Such a circuit arrangement is known--especially in connection with a
receiver for single sideband signals (cf., for example, DT-AS No. 16 16
312 and "Proc. IRE 44" (1956)pages 1703 to 1705). The frequency of the
locally produced radio frequency oscillation corresponds to the medium
frequency of the received sideband and the frequency of the locally
produced low-frequency oscillation corresponds to the medium frequency of
the useful signal spectrum (third method). With this circuit there is the
risk that the high frequency oscillation is radiated and will cause
squeaking in adjacent receivers. The second mixing stages in which the
low-pass-filtered output signal of the preceding mixing stages is mixed
with the low frequency oscillation and which are, for example, constituted
as balanced modulators, must be of a very symmetrical construction as
otherwise a distortion is produced in the centre of the useful frequency
band owing to mixing with the low frequency oscillation. External
screening and symmetry measures are therefore required, which partially
offset again the advantages of this circuit arrangement (i.a. the fact
they can be easily integrated, as coils are no longer required).

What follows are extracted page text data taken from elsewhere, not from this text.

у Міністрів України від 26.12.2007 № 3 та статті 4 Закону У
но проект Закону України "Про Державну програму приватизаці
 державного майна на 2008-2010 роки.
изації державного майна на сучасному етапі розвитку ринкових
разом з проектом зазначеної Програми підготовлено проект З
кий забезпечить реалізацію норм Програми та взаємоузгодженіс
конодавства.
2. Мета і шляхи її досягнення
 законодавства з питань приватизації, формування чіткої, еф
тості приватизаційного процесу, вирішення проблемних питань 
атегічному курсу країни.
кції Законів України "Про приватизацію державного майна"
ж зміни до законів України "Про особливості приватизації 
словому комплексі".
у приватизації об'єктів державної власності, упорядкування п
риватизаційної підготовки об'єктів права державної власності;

However, the invention relates to a circuit arrangement for receiving
double-sideband signals, particularly with a full or an attenuated
carrier, which can be utilized for example in medium-wave of short-wave
broadcasting.
The prior art circuits generally utilize a frequency conversion for
producing an intermediate frequency and require band filters in the
intermediate frequency range to suppress signals from adjacent channels.

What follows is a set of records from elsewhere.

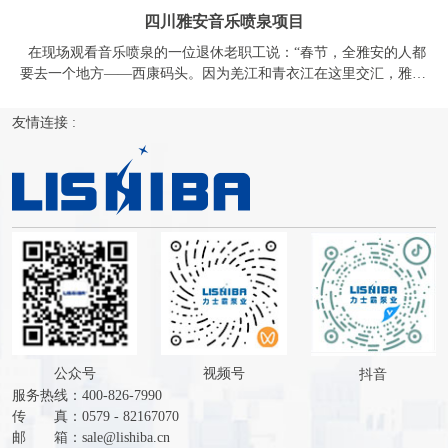
公众号
视频号
抖音
服务热线：400-826-7990
传 真：0579 - 82167070
邮 箱：
sale@lishiba.cn
网 址：
www.lishiba.com
地 址：浙江省金华市金东综合工业园潜溪路598号
Copyright ©
智能静音泵
,
立式多级离心泵
,
不锈钢深井泵
,
井用潜水泵
,
高扬程潜水泵
,
家用潜水泵
,
水冷式屏蔽潜水电机
,
喷泉专用泵
,
全不锈钢
喷泉泵
,浙江力士霸泵业有限公司 服务热线：400-826-7990
51La
XML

The known receiver circuits can therefore only be partially implemented in
integrated circuit technology and the required filters must be connected
externally. A further drawback of the known circuits consists in
distortions when the so-called "selective fadings" occur. This effect,
which is extremely annoying in radio reception, is produced by the fact
that the carrier changes its amplitude or its phase position relative to
the two sidebands. Consequently, a qualitatively satisfactory reception of
the signals from remote medium-wave or short-wave transmitters is
generally impossible. Also the reception of the image frequency and the
risk of direct reception on the intermediate frequency as well as the
occurrence of spurious beaks and squeaking in the receiving range are
amongst the unpleasant properties of these circuits.

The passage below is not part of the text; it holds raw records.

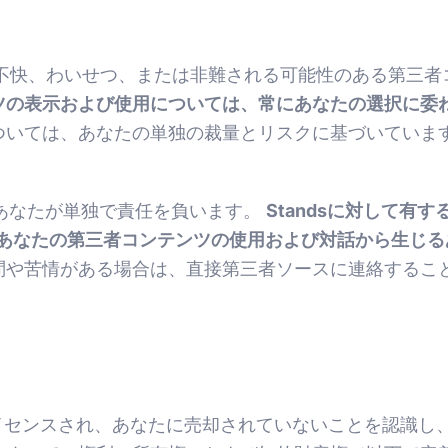
不快、わいせつ、または非難される可能性のある第三者
ツの表示および使用については、常にあなたの選択に委
ついては、あなたの単独の裁量とリスクに基づいていま
あなたが単独で責任を負います。
Standsに対して有
sをあなたの第三者コンテンツの使用および対話から生じ
問や苦情がある場合は、直接第三者ソースに連絡するこ
センスされ、あなたに売却されていないことを認識し、S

It is an object of the present invention to provide a circuit arrangement
which enables the first-grade reception of double-sideband AM-signals,
also from remote transmitters, and which can be implemented in a simple
manner in integrated circuit technology and which shows no spurious beaks
and squeaking.
Starting from a circuit arrangement of the type mentioned in the preamble
this object is accomplished by the following features:
(a) the frequency of the local radio-frequency oscillation corresponds to
the carrier frequency of the double-side-band signal,
(b) the frequency of the local low-frequency oscillation exceeds or is
equal to the upper frequency of the LF useful signal to be transmitted,
(c) The adder (subtractor) circuit is followed by a third low-pass filter
which suppresses signals having a frequency equal to or above the
frequency of the local low frequency oscillation,
(d) the output signals of the third low-pass filter are mixed in a last
mixing stage with the low-frequency oscillation.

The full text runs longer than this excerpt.